**** Available data
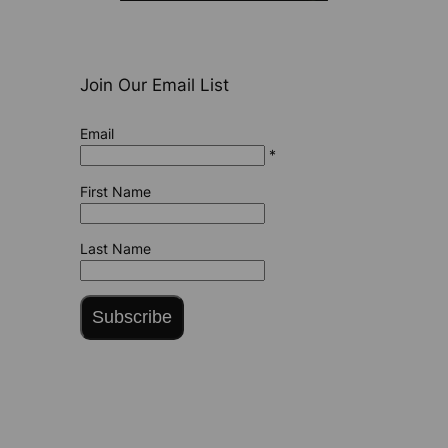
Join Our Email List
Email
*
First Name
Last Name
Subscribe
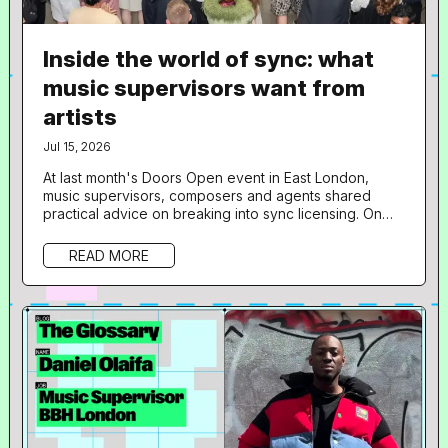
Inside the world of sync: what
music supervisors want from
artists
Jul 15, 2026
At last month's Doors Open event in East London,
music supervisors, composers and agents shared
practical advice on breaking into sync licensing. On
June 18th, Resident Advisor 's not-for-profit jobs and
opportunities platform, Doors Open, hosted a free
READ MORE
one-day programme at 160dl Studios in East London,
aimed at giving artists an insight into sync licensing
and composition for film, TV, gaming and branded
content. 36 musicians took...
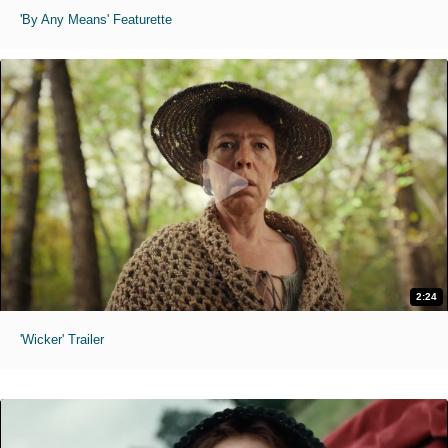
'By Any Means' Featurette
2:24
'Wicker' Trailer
********
● **What the exercise asks**
Work out how many lines in the records include "licensing". Only the number should be given.

● **Response to the task**
2